*** Opening of LISTED ENTRIES ***
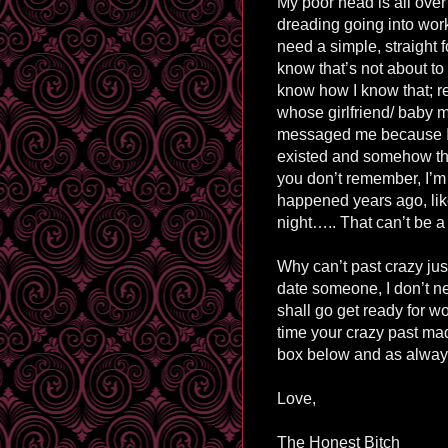
My poor head is all over
dreading going into work 
need a simple, straight 
know that’s not about t
know how I know that; 
whose girlfriend/ baby m
messaged me because I 
existed and somehow tha
you don’t remember, I’m 
happened years ago, li
night….. That can’t be a
Why can’t past crazy just 
date someone, I don’t ne
shall go get ready for wo
time your crazy past m
box below and as always
Love,
The Honest Bitch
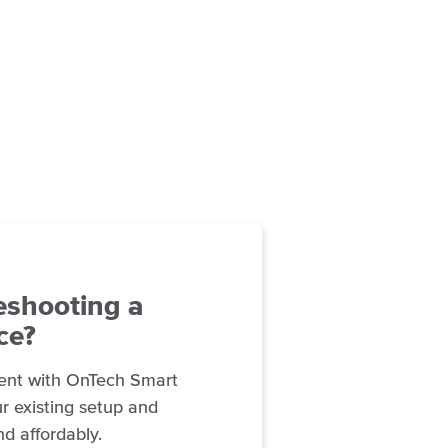
eshooting a
ce?
ent with OnTech Smart
r existing setup and
nd affordably.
*** Close of LISTED ENTRIES ***
● **DIRECTIONS FOR THIS TASK**: Every line above from the line with "dreading going into work" to the line with "date someone, I don’t ne", both included, must be reproduced exactly, and no other line may appear.

● **ANSWER BOX**:
dreading going into work 
need a simple, straight 
know that’s not about t
know how I know that; 
whose girlfriend/ baby m
messaged me because I 
existed and somehow tha
you don’t remember, I’m 
happened years ago, li
night….. That can’t be a
Why can’t past crazy just 
date someone, I don’t ne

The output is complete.